A perforated silicon nitride membrane serves as force sensor. Two coupled ‘islands’ undergo out-of-plane vibrations. On one of them the samples are loaded and the other is used to measure the vibrations with a laser interferometer. A metallic scanning tip interacts with the samples and modifies the vibrations. Credit: Alexander Eichler, ETH Zurich.
The development of scanning probe microscopes in the early 1980s brought a breakthrough in imaging, throwing open a window into the world at the nanoscale. The key idea is to scan an extremely sharp tip over a substrate and to record at each location the strength of the interaction between tip and surface. In scanning force microscopy, this interaction is—as the name implies—the force between tip and structures on the surface. This force is typically determined by measuring how the dynamics of a vibrating tip changes as it scans over objects deposited on a substrate. A common analogy is tapping a finger across a table and sensing objects placed on the surface.
A team led by Alexander Eichler, senior scientist in the group of Prof. Christian Degen at the Departement of Physics of ETH Zurich, has turned this paradigm upside down. Writing in Physical Review Applied, they report the first scanning force microscope in which the tip is at rest while the substrate with the samples on it vibrates.
Tail wagging the dog
Doing force microscopy by “vibrating the table under the finger” may seem to make the procedure more complicated. In a sense, it does. But mastering the complexity of this inverted approach comes with great payoff. The new method promises to push the sensitivity of force microscopy to its fundamental limit, beyond what can be expected from further improvements of the conventional “finger tapping” approach.

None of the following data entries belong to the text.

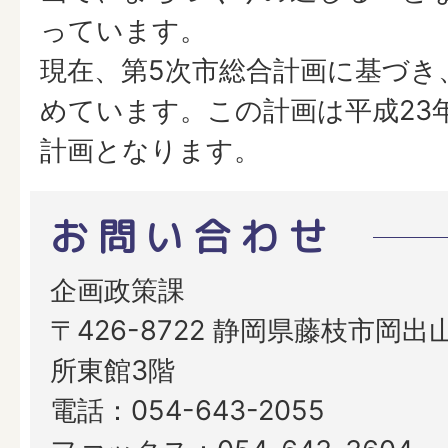
っています。
現在、第5次市総合計画に基づき
めています。この計画は平成23
計画となります。
お問い合わせ
企画政策課
〒426-8722 静岡県藤枝市岡出山
所東館3階
電話：054-643-2055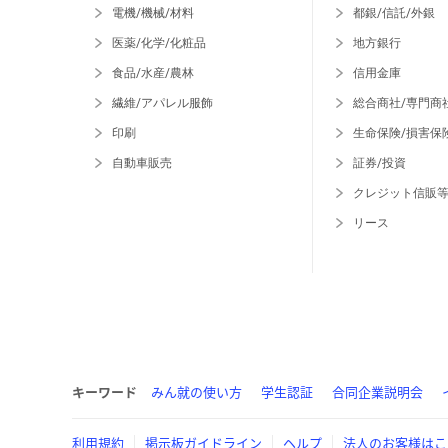
電機/機械/材料
都銀/信託/外銀
医薬/化学/化粧品
地方銀行
食品/水産/農林
信用金庫
繊維/アパレル服飾
総合商社/専門商
印刷
生命保険/損害保
自動車販売
証券/投資
クレジット信販
リース
キーワード
みん就の使い方
学生認証
合同企業説明会
利用規約
掲示板ガイドライン
ヘルプ
法人のお客様はこ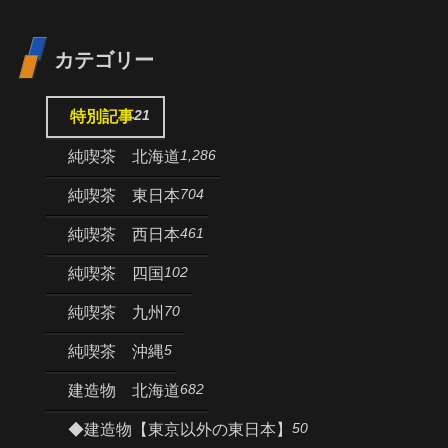
カテゴリー
21
特別記事
1,286
純喫茶 北海道
704
純喫茶 東日本
461
純喫茶 西日本
102
純喫茶 四国
70
純喫茶 九州
5
純喫茶 沖縄
682
建造物 北海道
50
◆建造物【東京以外の東日本】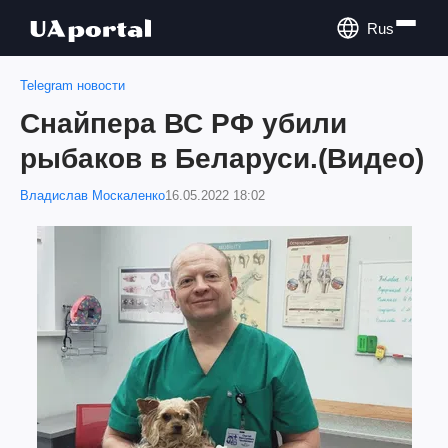
Rus
Telegram новости
Снайпера ВС РФ убили
рыбаков в Беларуси.(Видео)
Владислав Москаленко
16.05.2022 18:02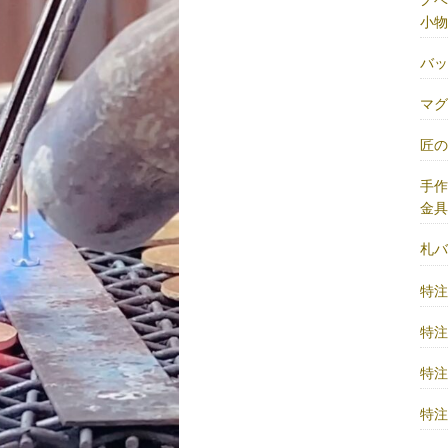
小物
バ
マ
匠
手
金
札
特
特
特
特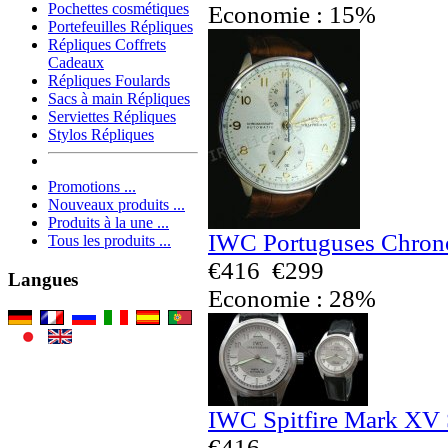
Pochettes cosmétiques
Economie : 15%
Portefeuilles Répliques
Répliques Coffrets
Cadeaux
Répliques Foulards
Sacs à main Répliques
Serviettes Répliques
Stylos Répliques
Promotions ...
Nouveaux produits ...
Produits à la une ...
IWC Portuguses Chrono
Tous les produits ...
€416
€299
Langues
Economie : 28%
IWC Spitfire Mark XV 
€416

The key to the sensitivity increase is the choice of substrate. The ‘table’ in the experiments of Eichler, Degen and their co- workers is a perforated membrane made of silicon nitride, a mere 41 nm in thickness. Collaborators of the ETH physicists, the group of Albert Schliesser at the University of Copenhagen in Denmark, established these low- mass membranes as outstanding nanomechanical resonators with extreme quality factors. Once the membrane is tapped on, it vibrates millions of times, or more, before coming to rest. Given these exquisite mechanical properties, it becomes advantageous to vibrate the table rather than the finger, at least in principle.
New concept put to practice
Translating this theoretical promise into experimental capability is the objective of an ongoing project between the groups of Degen and Schliesser, with theory support from Dr. Ramasubramanian Chitra and Prof. Oded Zilberberg of the Institute for Theoretical Physics at ETH Zurich. As a milestone on that journey, the experimental teams have now demonstrated that the concept of membrane- based scanning force microscopy works in a real device.
In particular, they showed that neither loading the membrane with samples nor bringing the tip to within a distance of a few nanometres compromises the exceptional mechanical properties of the membrane. However, once the tip approaches the sample even closer, the frequency or amplitude of the membrane changes. To be able to measure these changes, the membrane features an island where tip and sample interact, as well as a second one mechanically coupled to the first, from which a laser beam can be partially reflected, to provide a sensitive optical interferometer.
Quantum is the limit
Putting this setup to work, the team successfully resolved gold nanoparticles and tobacco mosaic viruses. These images serve as a proof of principle for the novel microscopy concept, though they do not yet push the capabilities into new territory. But the goal is in reach. The researchers plan to combine their novel approach with a technique known as magnetic resonance force microscopy (MRFM) to enable magnetic resonance imaging with a resolution of single atoms, thus providing unique insight, for example, into viruses.
Atomic-scale MRI would be another breakthrough in imaging, combining ultimate spatial resolution with highly specific physical and chemical information about the atoms imaged. For the realization of that vision, a sensitivity close to the fundamental limit given by quantum mechanics is needed. The team is confident that they can realize such a quantum-limited force sensor through further advances in membrane engineering and measurement methodology. With the demonstration that membrane-based scanning force microscopy is possible, the ambitious goal has now come one big step closer.